> EXERCISE PROMPT
For the data below, restate word for word only the lines from the line containing "transferencia" through the line containing "を使用すると、ChromeOS 拡張機", both ends included.

> DATA SHOWN
- - -

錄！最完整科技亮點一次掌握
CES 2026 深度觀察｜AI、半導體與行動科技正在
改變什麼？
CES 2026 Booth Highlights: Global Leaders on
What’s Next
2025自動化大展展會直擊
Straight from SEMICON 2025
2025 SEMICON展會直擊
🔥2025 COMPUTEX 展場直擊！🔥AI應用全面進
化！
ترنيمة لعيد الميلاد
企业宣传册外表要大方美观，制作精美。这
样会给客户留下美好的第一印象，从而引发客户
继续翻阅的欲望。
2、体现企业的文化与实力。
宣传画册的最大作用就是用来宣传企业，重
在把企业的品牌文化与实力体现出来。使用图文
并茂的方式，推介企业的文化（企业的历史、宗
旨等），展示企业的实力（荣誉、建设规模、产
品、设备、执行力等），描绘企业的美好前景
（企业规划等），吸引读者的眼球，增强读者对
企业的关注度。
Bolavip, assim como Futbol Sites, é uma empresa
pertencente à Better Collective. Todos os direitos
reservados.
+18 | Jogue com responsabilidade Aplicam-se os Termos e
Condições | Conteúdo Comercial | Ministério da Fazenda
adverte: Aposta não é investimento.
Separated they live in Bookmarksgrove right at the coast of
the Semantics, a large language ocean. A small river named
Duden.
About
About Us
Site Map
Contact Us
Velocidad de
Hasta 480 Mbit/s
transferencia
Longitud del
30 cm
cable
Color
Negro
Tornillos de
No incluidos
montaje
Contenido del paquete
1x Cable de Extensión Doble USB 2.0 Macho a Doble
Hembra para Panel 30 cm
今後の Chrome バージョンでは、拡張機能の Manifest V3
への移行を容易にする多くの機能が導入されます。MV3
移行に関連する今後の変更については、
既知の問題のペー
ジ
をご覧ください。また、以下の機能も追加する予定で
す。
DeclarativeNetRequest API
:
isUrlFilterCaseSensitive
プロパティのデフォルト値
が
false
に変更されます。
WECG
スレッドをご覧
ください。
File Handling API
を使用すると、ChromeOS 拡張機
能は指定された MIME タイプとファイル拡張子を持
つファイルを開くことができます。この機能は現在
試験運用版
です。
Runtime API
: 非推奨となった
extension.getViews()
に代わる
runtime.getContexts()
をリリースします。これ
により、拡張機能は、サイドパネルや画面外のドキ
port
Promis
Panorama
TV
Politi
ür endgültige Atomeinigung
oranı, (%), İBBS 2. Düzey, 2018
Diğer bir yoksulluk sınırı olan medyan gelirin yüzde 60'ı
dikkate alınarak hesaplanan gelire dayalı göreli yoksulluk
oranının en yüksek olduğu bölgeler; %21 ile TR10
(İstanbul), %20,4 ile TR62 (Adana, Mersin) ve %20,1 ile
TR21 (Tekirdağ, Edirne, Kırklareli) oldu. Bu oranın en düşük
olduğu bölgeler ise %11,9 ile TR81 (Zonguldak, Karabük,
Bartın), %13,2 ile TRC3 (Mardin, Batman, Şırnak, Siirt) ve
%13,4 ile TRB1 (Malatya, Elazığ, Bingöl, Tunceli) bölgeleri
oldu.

- - -

> EXERCISE RESPONSE
transferencia
Longitud del
30 cm
cable
Color
Negro
Tornillos de
No incluidos
montaje
Contenido del paquete
1x Cable de Extensión Doble USB 2.0 Macho a Doble
Hembra para Panel 30 cm
今後の Chrome バージョンでは、拡張機能の Manifest V3
への移行を容易にする多くの機能が導入されます。MV3
移行に関連する今後の変更については、
既知の問題のペー
ジ
をご覧ください。また、以下の機能も追加する予定で
す。
DeclarativeNetRequest API
:
isUrlFilterCaseSensitive
プロパティのデフォルト値
が
false
に変更されます。
WECG
スレッドをご覧
ください。
File Handling API
を使用すると、ChromeOS 拡張機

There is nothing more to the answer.